We have continued to analyze the mechanism of action of the multidrug transporter and have worked on the development of new strategies to circumvent multidrug resistance in cancer and to exploit molecular knowledge of the multidrug transporter to design new cancer treatments. The multidrug transporter (P-glycoprotein) has been purified to near homogeneity and shown to be an active drug-dependent ATPase of high specific activity after reconstitution into proteoliposomes. Vesicles containing P-glycoprotein capable of transport have very active P- glycoprotein kinases, and this activity is stimulated by GTP. At least one novel plasma membrane associated P-glycoprotein-kinase has been partially purified, but its role in regulating activity of the multidrug transporter has not yet been determined. Kinetic studies demonstrate that the transporter interacts with drugs within the lipid bilayer, and indirect evidence suggests that drug may be removed from both the inner and outer leaflets of the bilayer. Molecular manipulation of P-glycoprotein by analysis of point mutations and chimeras with other members of the ATP- binding cassette (ABC) superfamily of transporters has revealed multiple regions of the molecule near or within the transmembrane domains which affect substrate specificity, and has indicated the interchangeability of ABCs between MDR1 and MDR2, a related transporter of unknown specificity. Function of P-glycoprotein has been explored by insertional inactivation of the mdr1b gene in mouse adrenal Y- 1 cells, with loss of ability of these cells to secrete steroids above basal levels.
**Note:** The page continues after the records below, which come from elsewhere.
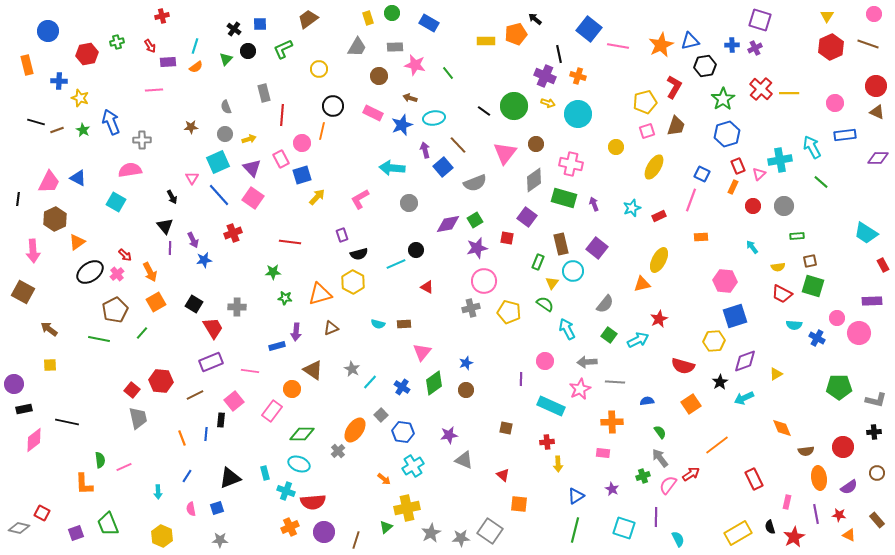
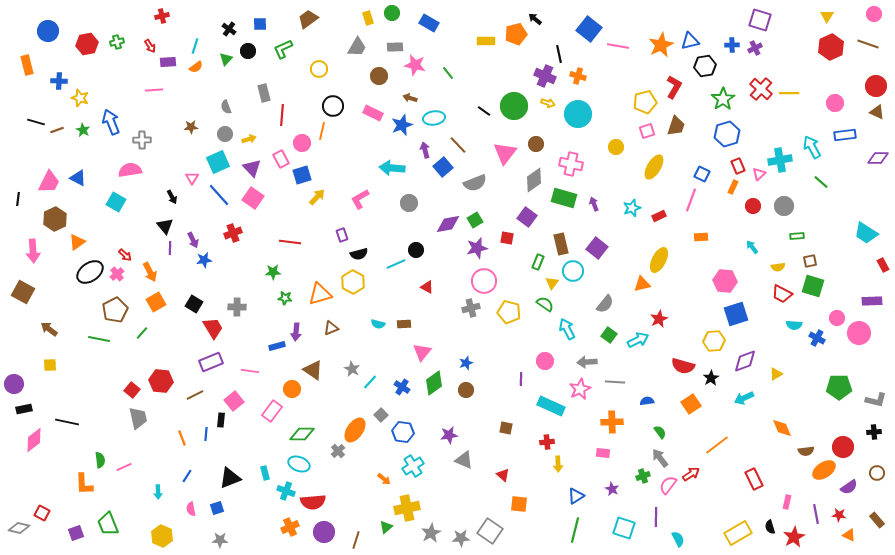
black cross at (234, 29): moved 5 px left
red hexagon at (87, 54): moved 10 px up
blue square at (735, 316): moved 1 px right, 2 px up
black star at (720, 382): moved 9 px left, 4 px up
orange ellipse at (819, 478): moved 5 px right, 8 px up; rotated 65 degrees clockwise
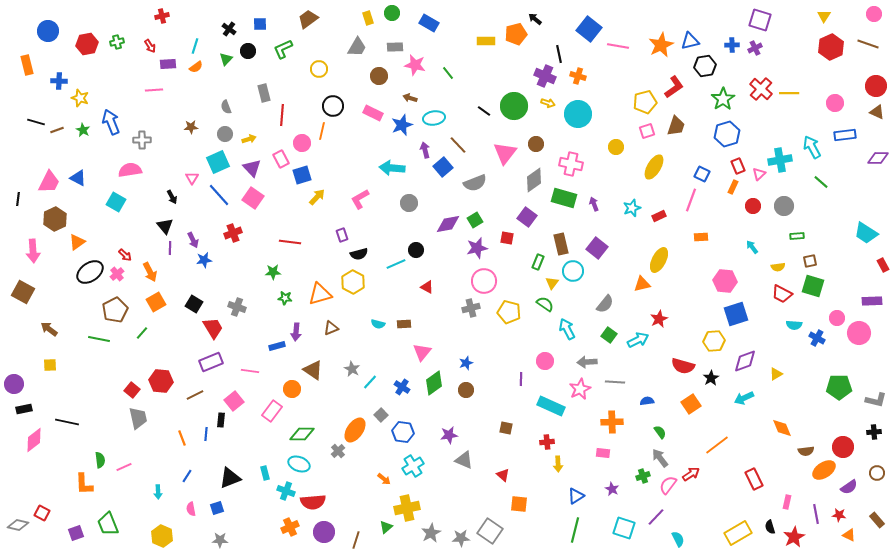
yellow triangle at (827, 16): moved 3 px left
purple rectangle at (168, 62): moved 2 px down
red L-shape at (674, 87): rotated 25 degrees clockwise
gray cross at (237, 307): rotated 18 degrees clockwise
purple line at (656, 517): rotated 42 degrees clockwise
gray diamond at (19, 528): moved 1 px left, 3 px up
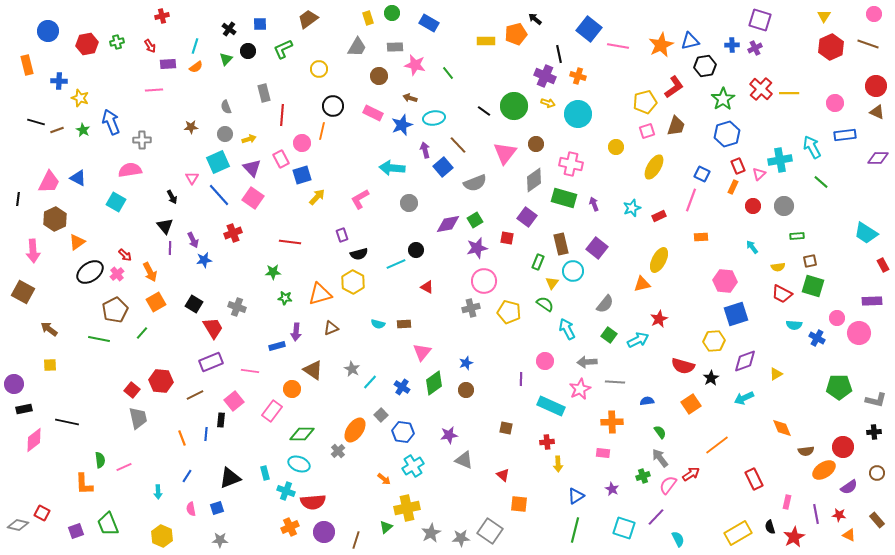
purple square at (76, 533): moved 2 px up
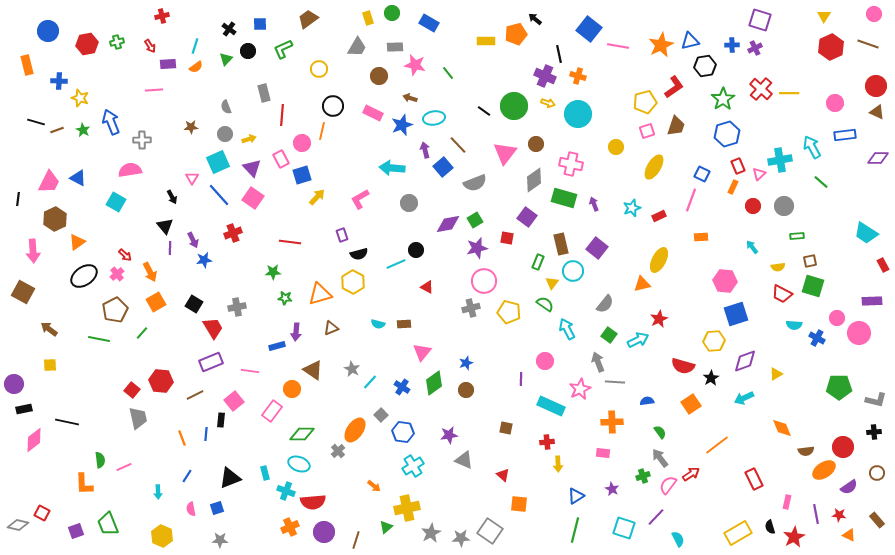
black ellipse at (90, 272): moved 6 px left, 4 px down
gray cross at (237, 307): rotated 30 degrees counterclockwise
gray arrow at (587, 362): moved 11 px right; rotated 72 degrees clockwise
orange arrow at (384, 479): moved 10 px left, 7 px down
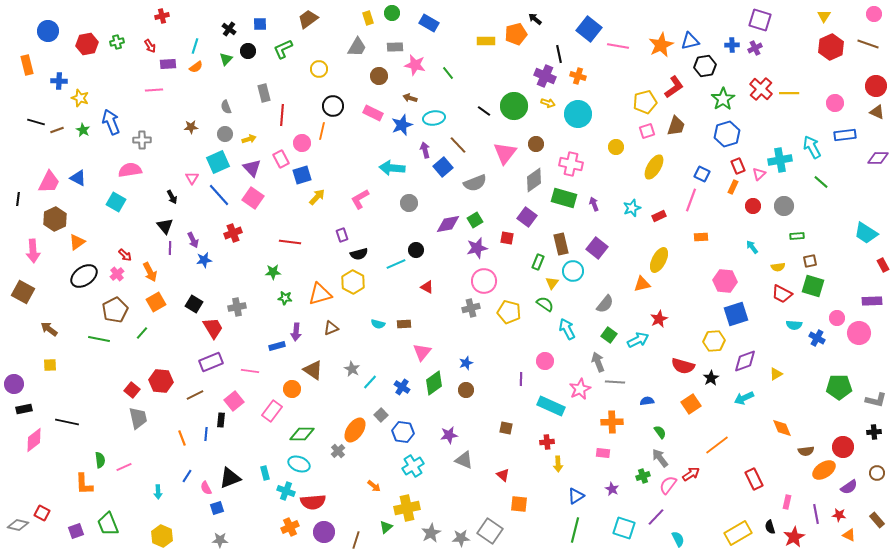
pink semicircle at (191, 509): moved 15 px right, 21 px up; rotated 16 degrees counterclockwise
We have continued to develop the MDR 1 gene as a dominant selectable marker for gene therapy. Retroviral vectors expressing the human MDR1 cDNA are able to confer resistance to taxol on transduced and transplanted mouse bone marrow cells, and this strategy is under consideration for gene therapy in humans to protect bone marrow during high dose chemotherapy for cancer. Two other multidrug resistant genetic systems are under development to aid in the analysis of other mechanisms of multidrug resistance: (1) A human melanoma line cross-resistant to epipodophyllotoxins (VP-16 and VM-26) and anthracyclines which has a deletion of Ala 428 in topoisomerase II; and (2) High level cis-platinum resistant human hepatoma and KB adenocarcinoma cells with multiple protein alterations.

我们继续分析了多药治疗的作用机制， 运输商，并致力于制定新的战略， 克服癌症的多药耐药性， 多药转运蛋白的知识来设计新的癌症治疗方法。 多药转运蛋白（P-糖蛋白）已被纯化至接近 并显示为高活性药物依赖性ATP酶 重组为脂蛋白体后的比活性。囊泡 含有能够转运的P-糖蛋白，具有非常活性的P- 糖蛋白激酶，并且这种活性由GTP刺激。至少一 新的质膜相关P-糖蛋白激酶已部分 纯化，但其在调节多药转运蛋白活性中的作用 尚未确定动力学研究表明， 转运蛋白与脂双层内的药物相互作用，并间接 有证据表明，药物可以从内部和外部移除。 双层的小叶。P-糖蛋白的分子操作 分析点突变和与ATP其他成员的嵌合体- 结合盒（ABC）转运蛋白超家族已经揭示了多种 在跨膜结构域附近或内部的分子区域， 影响底物特异性，并已表明 MDR 1和MDR 2之间的ABC，一种特异性未知的相关转运蛋白。 通过插入失活探索P-糖蛋白的功能 mdr 1b基因在小鼠肾上腺Y- 1细胞中的表达， 这些细胞分泌高于基础水平的类固醇。我们继续 MDR 1基因可作为基因治疗的显性选择标记。 表达人MDR 1 cDNA的逆转录病毒载体能够赋予 转导和移植的小鼠骨髓对紫杉醇的抗性 细胞，这种策略正在考虑用于人类的基因治疗 在癌症的大剂量化疗期间保护骨髓。另外两 多药耐药遗传系统正在开发中，以帮助 多药耐药的其他机制分析：（1）人黑素瘤 对表鬼臼毒素（VP-16和VM-26）交叉耐药的品系， 在拓扑异构酶II中缺失Ala 428的蒽环类;和 (2)高水平顺铂耐药的人肝癌和KB腺癌 有多种蛋白质改变的细胞。